Military Contractor Blackwater, AKA Xe, in Trouble Again
One of three Afghan civilians wounded when U.S. contractors shot at them in an incident in early May died of his wounds Sunday, according to U.S. military officials in Afghanistan.
A second Afghan civilian remains in serious condition, and the third person wounded was treated and released from a Kabul hospital, according to the U.S. military in Kabul.
After the shooting, the men claimed they were being held against their will by their former employer, Paravant, in Kabul. Paravant's parent company, Xe, said the men were not being held against their will. It said the U.S. military told the company to instruct the men to stay as the investigation progressed.
The U.S. military denied the men were being asked to stay because of the investigation...
The controversy continues over the shooting incident and who authorized what. Here's the AP story:
Two men who worked for the security firm formerly known as Blackwater say the company issued weapons to their employees in Afghanistan despite the military prohibiting workers from carrying guns.
The employees were military trainers apparently allowed to use weapons during training but not otherwise because of restrictions placed on Blackwater by the military. The restrictions are a clear response to repeated incidents by private contractors, Blackwater included.

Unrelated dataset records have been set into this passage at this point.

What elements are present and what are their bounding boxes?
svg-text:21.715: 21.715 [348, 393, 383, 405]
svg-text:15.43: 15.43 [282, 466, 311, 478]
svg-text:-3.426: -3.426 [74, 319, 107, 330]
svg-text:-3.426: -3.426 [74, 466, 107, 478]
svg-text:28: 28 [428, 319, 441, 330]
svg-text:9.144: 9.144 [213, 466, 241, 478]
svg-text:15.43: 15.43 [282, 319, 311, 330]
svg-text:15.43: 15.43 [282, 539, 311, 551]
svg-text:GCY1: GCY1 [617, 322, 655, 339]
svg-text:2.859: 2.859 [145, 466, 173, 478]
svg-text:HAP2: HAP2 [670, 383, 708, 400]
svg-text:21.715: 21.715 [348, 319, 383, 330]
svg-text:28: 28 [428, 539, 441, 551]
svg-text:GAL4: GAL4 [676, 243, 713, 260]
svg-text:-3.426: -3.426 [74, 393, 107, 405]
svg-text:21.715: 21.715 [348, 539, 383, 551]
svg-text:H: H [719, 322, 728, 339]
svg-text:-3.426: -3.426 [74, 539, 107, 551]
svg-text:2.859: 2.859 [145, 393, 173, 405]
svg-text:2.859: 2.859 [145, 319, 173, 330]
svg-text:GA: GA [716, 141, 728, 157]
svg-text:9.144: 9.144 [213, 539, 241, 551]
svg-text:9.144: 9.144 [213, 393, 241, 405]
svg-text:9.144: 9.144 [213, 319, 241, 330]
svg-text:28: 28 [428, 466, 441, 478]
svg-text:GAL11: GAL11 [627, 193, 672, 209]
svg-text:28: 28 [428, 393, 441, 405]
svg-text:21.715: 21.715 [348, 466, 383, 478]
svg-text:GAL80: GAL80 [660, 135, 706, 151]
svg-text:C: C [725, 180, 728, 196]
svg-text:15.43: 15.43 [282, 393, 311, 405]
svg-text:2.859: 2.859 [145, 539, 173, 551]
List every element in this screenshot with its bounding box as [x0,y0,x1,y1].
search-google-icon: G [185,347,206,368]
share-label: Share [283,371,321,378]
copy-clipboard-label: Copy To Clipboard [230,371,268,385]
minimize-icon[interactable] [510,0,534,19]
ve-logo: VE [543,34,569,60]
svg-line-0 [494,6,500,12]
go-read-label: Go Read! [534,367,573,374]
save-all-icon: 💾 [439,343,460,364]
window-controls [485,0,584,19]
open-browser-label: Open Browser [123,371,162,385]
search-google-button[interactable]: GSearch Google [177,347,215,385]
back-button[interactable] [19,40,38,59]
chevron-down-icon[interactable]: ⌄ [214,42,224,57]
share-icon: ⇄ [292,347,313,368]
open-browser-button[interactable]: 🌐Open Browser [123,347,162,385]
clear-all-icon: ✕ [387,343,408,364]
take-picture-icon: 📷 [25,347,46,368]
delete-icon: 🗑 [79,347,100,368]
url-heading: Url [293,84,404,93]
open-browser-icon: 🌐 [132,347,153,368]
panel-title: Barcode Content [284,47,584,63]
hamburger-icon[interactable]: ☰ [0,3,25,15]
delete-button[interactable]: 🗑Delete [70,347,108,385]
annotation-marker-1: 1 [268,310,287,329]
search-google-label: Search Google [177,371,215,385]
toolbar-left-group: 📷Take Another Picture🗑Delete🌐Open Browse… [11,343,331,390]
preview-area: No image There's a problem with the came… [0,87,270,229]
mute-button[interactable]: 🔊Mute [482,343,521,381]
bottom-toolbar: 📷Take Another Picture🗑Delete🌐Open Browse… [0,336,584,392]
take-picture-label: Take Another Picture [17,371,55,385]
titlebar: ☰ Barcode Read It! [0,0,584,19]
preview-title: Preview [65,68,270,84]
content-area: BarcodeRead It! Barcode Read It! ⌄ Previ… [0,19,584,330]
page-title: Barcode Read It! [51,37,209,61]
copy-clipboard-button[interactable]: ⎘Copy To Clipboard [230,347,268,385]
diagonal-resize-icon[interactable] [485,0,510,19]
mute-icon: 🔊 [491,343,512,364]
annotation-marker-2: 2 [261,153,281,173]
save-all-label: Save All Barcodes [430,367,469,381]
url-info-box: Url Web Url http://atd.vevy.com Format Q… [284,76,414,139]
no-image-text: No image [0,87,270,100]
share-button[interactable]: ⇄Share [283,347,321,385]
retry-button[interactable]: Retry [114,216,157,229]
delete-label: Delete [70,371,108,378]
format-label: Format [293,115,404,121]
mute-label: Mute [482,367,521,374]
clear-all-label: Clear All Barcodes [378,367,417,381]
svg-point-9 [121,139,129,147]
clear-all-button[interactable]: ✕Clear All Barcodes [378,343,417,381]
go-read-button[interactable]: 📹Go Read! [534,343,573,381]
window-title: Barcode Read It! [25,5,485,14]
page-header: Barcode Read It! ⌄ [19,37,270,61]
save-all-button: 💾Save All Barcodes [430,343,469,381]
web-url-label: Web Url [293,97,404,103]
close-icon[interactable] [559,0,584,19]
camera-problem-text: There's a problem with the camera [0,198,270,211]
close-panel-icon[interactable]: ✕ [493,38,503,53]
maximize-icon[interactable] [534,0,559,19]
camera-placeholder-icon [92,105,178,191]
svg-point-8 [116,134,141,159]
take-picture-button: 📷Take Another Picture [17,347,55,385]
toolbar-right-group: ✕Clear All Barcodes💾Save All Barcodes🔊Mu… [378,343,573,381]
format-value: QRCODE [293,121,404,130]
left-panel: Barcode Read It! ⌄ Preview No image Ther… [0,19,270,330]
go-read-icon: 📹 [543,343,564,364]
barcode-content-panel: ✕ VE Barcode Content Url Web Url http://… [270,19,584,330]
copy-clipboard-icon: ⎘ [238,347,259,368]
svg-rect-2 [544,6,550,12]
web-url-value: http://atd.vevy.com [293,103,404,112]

At the management level, Blackwater's reputation for integrity is not good. It was Blackwater whose contractors were killed by insurgents in an ugly 2004 incident in Fallujah after being warned by the military to use a different route. Like Cheney, Rumsfeld and Bush, Blackwater's executives have a knack for revising history. Here's part of a 2007 story from Bloomberg:
In a 10-page report delivered yesterday to the House Oversight and Government Reform Committee, Blackwater said its security guards couldn't have prevented the deaths of four Americans in an attack in Fallujah at an Iraqi Civil Defense Corps checkpoint. The videotaped brutality of the incident sparked a U.S. military offensive.
However, in the same news story, we find a different version after investigations by others:
Committee Chairman Henry Waxman has criticized the company in a series of reports, including a Sept. 27 review that said the company ignored warnings, failed to properly equip its employees and cut essential personnel before the ambush.The head of Blackwater, now know as Xe, is a well-connected Republican, Erik D. Prince. The New York Times did a profile on him during congressional investigations in 2007:
Waxman has accused the company of initiating violence in a series of incidents in Iraq, quietly paying off one victim's family and avoiding U.S. taxes. He also highlighted ties between its top executives and the Bush administration.
U.S. Secretary of State Condoleezza Rice yesterday ordered added training and revised rules for use of force by security contractors in Iraq, following a Sept. 16 incident involving Blackwater that left at least 11 people dead.
Republican political connections ran deep in his family long before Mr. Prince founded Blackwater in 1997. When he was a teenager, religious conservative leaders like Gary Bauer, now the president of American Values, were house guests. James C. Dobson, the founder of the evangelical organization Focus on the Family, gave the eulogy at his father’s funeral in 1995. “Dr. and Mrs. Dobson are friends with Erik Prince and his mother, Elsa Broekhuizen,” Focus on the Family said in a statement.
Mr. Prince’s sister, Betsy DeVos, married into one of the most politically active conservative families in the Midwest. She has served as the chairwoman of the Republican Party of Michigan, and last year, her husband, Richard DeVos Jr., ran unsuccessfully for governor of Michigan as the Republican candidate. Mr. Prince and his family have given hundreds of thousands of dollars to Republican candidates and other conservative and religious causes, records show.
Various excuses are made for Blackwater just as excuses have been made for Cheney, Rumseld, Scooter Libby, Karl Rove and yes, George W. Bush. Hopefully, the era of private military contractors is drawing to a close. It cannot happen soon enough.